I haven’t bothered with #[derive(Copy)] and such, but the general concept should work.


#20

Full-fledged {u,i}N support

@Ericson2314 made the interesting remark that perhaps it would be a good idea to allow generic bit-lengths as basic types. His reasoning was that the compiler could reason with packed data and statically infer more about ranges. I thought perhaps this was a bad idea, but after thinking about it, I tend to agree.
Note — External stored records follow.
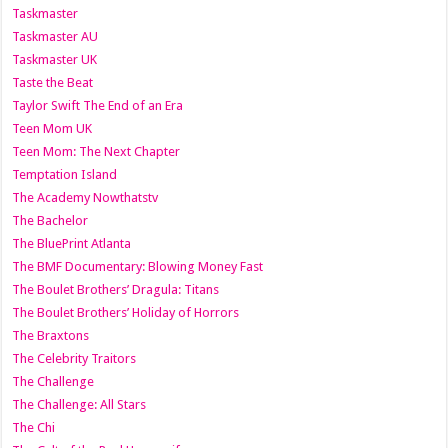
Taskmaster
Taskmaster AU
Taskmaster UK
Taste the Beat
Taylor Swift The End of an Era
Teen Mom UK
Teen Mom: The Next Chapter
Temptation Island
The Academy Nowthatstv
The Bachelor
The BluePrint Atlanta
The BMF Documentary: Blowing Money Fast
The Boulet Brothers’ Dragula: Titans
The Boulet Brothers’ Holiday of Horrors
The Braxtons
The Celebrity Traitors
The Challenge
The Challenge: All Stars
The Chi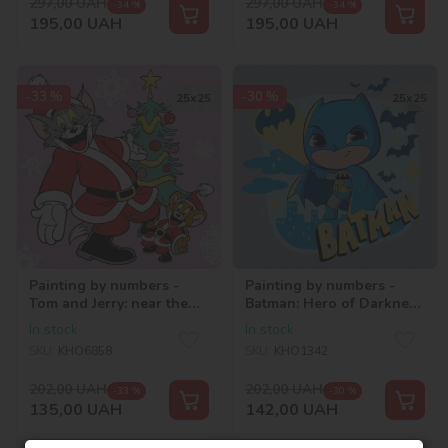
297,00
UAH
297,00
UAH
-34 %
-34 %
195,00
UAH
195,00
UAH
-33 %
-30 %
25х25
25х25
Painting by numbers -
Painting by numbers -
Tom and Jerry: near the
Batman: Hero of Darkness
Christmas tree ©Warner
©Warner Bros.
In stock
In stock
Bros.
SKU:
KHO6858
SKU:
KHO1342
202,00
UAH
202,00
UAH
-33 %
-30 %
135,00
UAH
142,00
UAH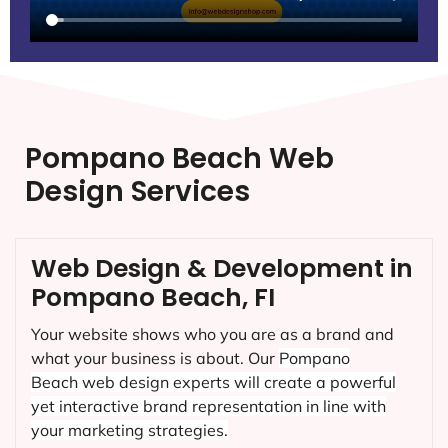
Pompano Beach Web
Design Services
Web Design & Development in
Pompano Beach, FI
Your website shows who you are as a brand and
what your business is about. Our
Pompano
Beach
web design experts will create a powerful
yet interactive brand representation in line with
your marketing strategies.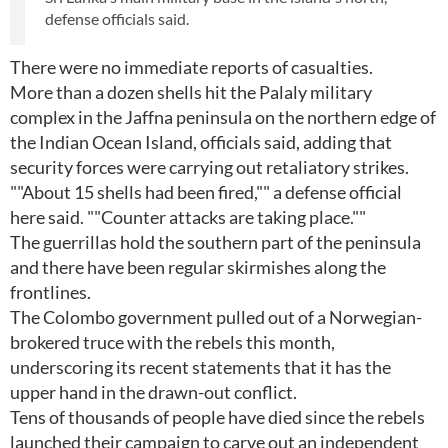
defense officials said.
There were no immediate reports of casualties.
More than a dozen shells hit the Palaly military
complex in the Jaffna peninsula on the northern edge of
the Indian Ocean Island, officials said, adding that
security forces were carrying out retaliatory strikes.
""About 15 shells had been fired,"" a defense official
here said. ""Counter attacks are taking place.""
The guerrillas hold the southern part of the peninsula
and there have been regular skirmishes along the
frontlines.
The Colombo government pulled out of a Norwegian-
brokered truce with the rebels this month,
underscoring its recent statements that it has the
upper hand in the drawn-out conflict.
Tens of thousands of people have died since the rebels
launched their campaign to carve out an independent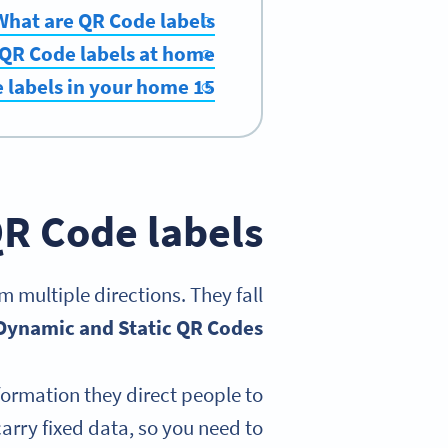
What are QR Code labels?
 QR Code labels at home
15 creative and useful ways to use QR Code labels in your home
R Code labels?
 multiple directions. They fall
Dynamic and Static QR Codes
ormation they direct people to
arry fixed data, so you need to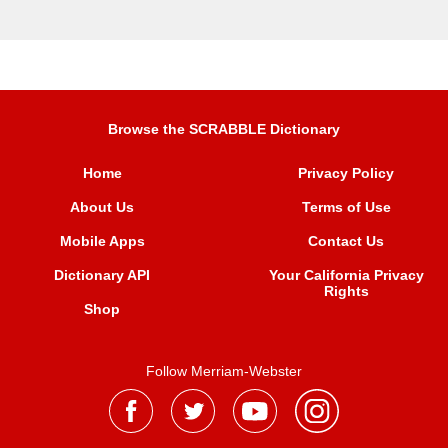
Browse the SCRABBLE Dictionary
Home
Privacy Policy
About Us
Terms of Use
Mobile Apps
Contact Us
Dictionary API
Your California Privacy
Rights
Shop
Follow Merriam-Webster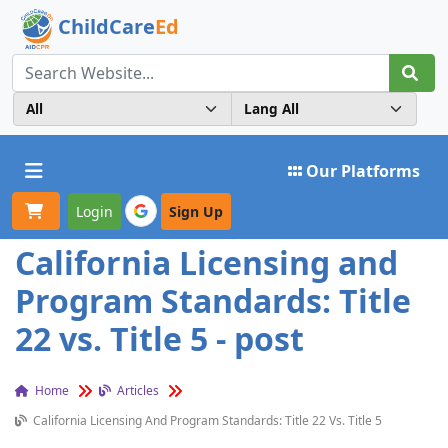
ChildCare
Ed
Toggle navigation
Our Platforms
Login
Sign Up
California Licensing and
Program Standards: Title
22 vs. Title 5 - post
Home
Articles
California Licensing And Program Standards: Title 22 Vs. Title 5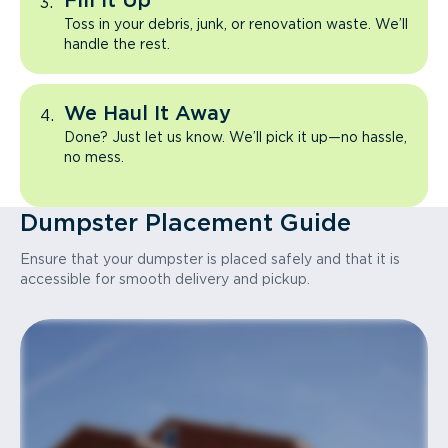
Fill It Up
Toss in your debris, junk, or renovation waste. We’ll
handle the rest.
We Haul It Away
Done? Just let us know. We’ll pick it up—no hassle,
no mess.
Dumpster Placement Guide
Ensure that your dumpster is placed safely and that it is
accessible for smooth delivery and pickup.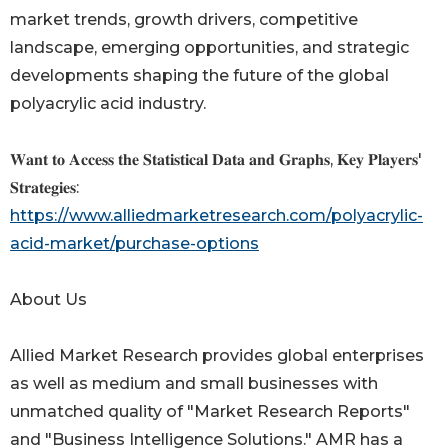
market trends, growth drivers, competitive
landscape, emerging opportunities, and strategic
developments shaping the future of the global
polyacrylic acid industry.
𝐖𝐚𝐧𝐭 𝐭𝐨 𝐀𝐜𝐜𝐞𝐬𝐬 𝐭𝐡𝐞 𝐒𝐭𝐚𝐭𝐢𝐬𝐭𝐢𝐜𝐚𝐥 𝐃𝐚𝐭𝐚 𝐚𝐧𝐝 𝐆𝐫𝐚𝐩𝐡𝐬, 𝐊𝐞𝐲 𝐏𝐥𝐚𝐲𝐞𝐫𝐬'
𝐒𝐭𝐫𝐚𝐭𝐞𝐠𝐢𝐞𝐬:
https://www.alliedmarketresearch.com/polyacrylic-
acid-market/purchase-options
About Us
Allied Market Research provides global enterprises
as well as medium and small businesses with
unmatched quality of "Market Research Reports"
and "Business Intelligence Solutions." AMR has a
Another example is range-checking. The compiler can infer that the array access is safe without range bounds,

fn read(index: u4, array: &[u32; 16]) -> u32 {
    array.get_unchecked(index) // safe!
}

Random thoughts

  • Literals: Extend it to accept any number: 15u4.
  • Conversions: Just as before, you must use as: var as u24
  • One note: i1 is a strange type, because the values are {0, -1}. (Since: i2 = {-2, -1, 0, 1}.)
  • It makes sense to support bit concatenation, e.g.: [#bitpacked] (0b1111u4, 0b0000u4) == 0b1111_0000u8
  • Alternatively: a # b could be bit concatenation.
  • 15u4 # 0u4 == 0xF0 as u8
  • For future compatibility with type-level naturals and generics, it may prudent to reserve Unsigned<> and Int<>:
  • u4 == Unsigned<4>, and i4 == Int<4>.
  • We’ll need bitsizeof::<T> and bitoffsetof::<T>.

Why not support it?

My main thought against it is that it might be hard to see the difference between types that can be stored in memory, and those that don’t. A new programmer would be surprised to learn that u8, u16, u32 all are special, but u24 is not. However, if the compiler is smart enough to warn and error out on misuse, then I don’t see a big problem.

How would it look?

For my RGB example:

// Complete spec; most significant bit first, little-endian, carrier type: u16
#[bitpacked(msbf, le, u16)] 
struct RGB565 {
    r: u5, g: u6, b: u5
}

The union-example:

// Compact value storing 31-bit unsigned integers or 
// floating point with 1-less mantissa bit.
union Value {
    u: #[bitpacked] struct U { tag: u1 = 0, v: u31 },
    f: #[bitpacked] struct F { tag: u1 = 1, s: u1, e: u8, m: u22}
}

Type-theoretic rant

This would require the type-checker to know more about type-level natural numbers, and I think this just might interest the more type-theoretic types out there. Indeed, to extend it generically, we’d get something like:

fn read<I, R>(index: I, array: &[R; N]) where I <: Nat<N> {
    array.get_unchecked(i) // safe!
}

And somehow the typechecker knows that u32 (or Unsigned<32>) equals Nat<Exp2(32)-1> (natural type number), which equals Nat(0xFFFF_FFFF), and I’ve invented the <: syntax to mean sub-type.